Côté activités, pas de ski alpin d'ici la fin de l'année sauf pour les sportifs de haut niveau et les jeunes dans des clubs. "Le club de ski a renouvelé son parc d'accueil des petits, des enfants", avance Michaël Kraemer, dont la clientèle de la station est surtout locale car à proximité de Grenoble.
La diversification s'impose donc, avec une plus grande place pour le ski de fond, mais pas uniquement. "Raquettes, ski de randonnée, balades, luge", cite Pierre Balme.
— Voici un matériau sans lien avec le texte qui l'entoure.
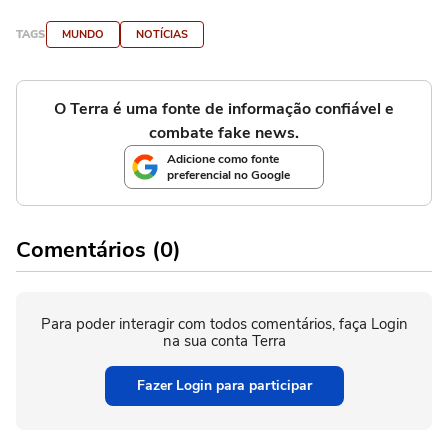
TAGS
MUNDO
NOTÍCIAS
O Terra é uma fonte de informação confiável e
combate fake news.
Adicione como fonte
preferencial no Google
Comentários (0)
Para poder interagir com todos comentários, faça Login
na sua conta Terra
Fazer Login para participar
A Vaujany, son directeur de station, Pierre-Emmanuel Jacquemet, et son équipe ont cherché "des nouveautés qui ne nécessitent pas d'investissements" : découverte des coulisses de la station (comment se fait le damage, la production de neige de culture, la sécurisation des pistes), initiation à la recherche de victimes d'avalanches, au biathlon pour les enfants, balades en chiens de traineau... Il espère une fréquentation de 20 à 30 % durant les fêtes.
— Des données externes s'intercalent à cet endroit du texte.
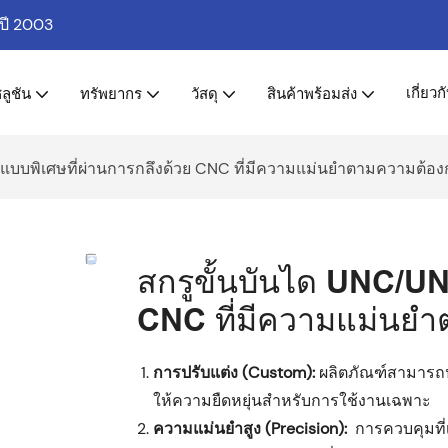
่ปี 2003
เกี่ยวก
ลูชัน
ทรัพยากร
วัสดุ
สินค้าพร้อมส่ง
 แบบพิเศษที่ผ่านการกลึงด้วย CNC ที่มีความแม่นยำตามความต้อ
สกรูขั้นบันได UNC/UN
CNC ที่มีความแม่นย
การปรับแต่ง (Custom):
ผลิตภัณฑ์สามารถป
ให้ความยืดหยุ่นสำหรับการใช้งานเฉพาะ
ความแม่นยำสูง (Precision):
การควบคุมที่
Mais, l'image d'Epinal des vacances à la montagne va prendre un sacré coup sans bars et restaurants, souvent pris d'assaut après la fatigue des journées sur les pistes. "On a enlevé un bout du côté "montagne"", assure M. Kraemer. "Il faut faire notre deuil là-dessus", concède M. Balme, qui a mené des actions pour favoriser le recours aux restaurateurs. "J'ai essayé de rapprocher les résidences de tourisme avec les restaurateurs, qui vont livrer plusieurs clients dans la même zone. On n'est pas sur du clic and collect, mais sur du clic et portage à domicile."
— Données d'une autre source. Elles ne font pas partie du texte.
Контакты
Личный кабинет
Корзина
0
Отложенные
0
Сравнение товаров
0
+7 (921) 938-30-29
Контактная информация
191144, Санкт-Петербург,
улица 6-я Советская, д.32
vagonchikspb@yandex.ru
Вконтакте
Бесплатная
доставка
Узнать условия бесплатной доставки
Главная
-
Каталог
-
Ne pas rouvrir en février serait un drame
Dans ces stations iséroises, l'inquiétude se situe encore plus à moyen et long-terme. "On avance au jour le jour. Les professionnels marchent sur des oeufs, explique le maire de Lans-en-Vercors depuis 2014. En plein milieu de la deuxième semaine des vacances de la Toussaint, le confinement leur est tombé dessus. Ca plane sur la tête de tout le monde."
Le futur manque de fréquentation internationale pour les mois à venir devrait également pénaliser une station comme Les Deux Alpes, à la clientèle internationale.
"L'Allemagne, la Belgique, les Pays-Bas ne vont pas ouvrir leurs frontières avant un moment, la clientèle anglaise, on ne sait pas trop. Plus de 4 000 Espagnols viennent habituellement les premiers jours de décembre, les tours opérateurs des pays de l'Est ne se feront pas... C'est une saison en demi-teinte, voire pire."
M. Balme, par ailleurs administrateur de l’Association nationale des maires des stations de montagne (ANMSM) à l'administration et aux affaires institutionnelles, espère une réouverture des remontées mécaniques et des bars et restaurants courant janvier pour que tout soit opérationnel en février. "Janvier est un mois creux. Notre grande crainte, c'est qu'on ne puisse pas assurer février. Ce serait un drame." Les mois de février et mars peuvent représenter 60 % du chiffre d'affaires total de la station.
Il craint également que "l'équilibre socio-économique de la montagne" soit en danger. Lui le juge déjà "fragile".
"Ca passe par des investissements, un soutien financier de l'Etat et une plus grande compréhension économique des services de l'Etat. Il ne faut pas sanctuariser la montagne, elle est dynamique !"
Un message positif qui ne devrait pas faire oublier des fêtes de fin d'année bien difficiles pour les professionnels liés aux stations de ski.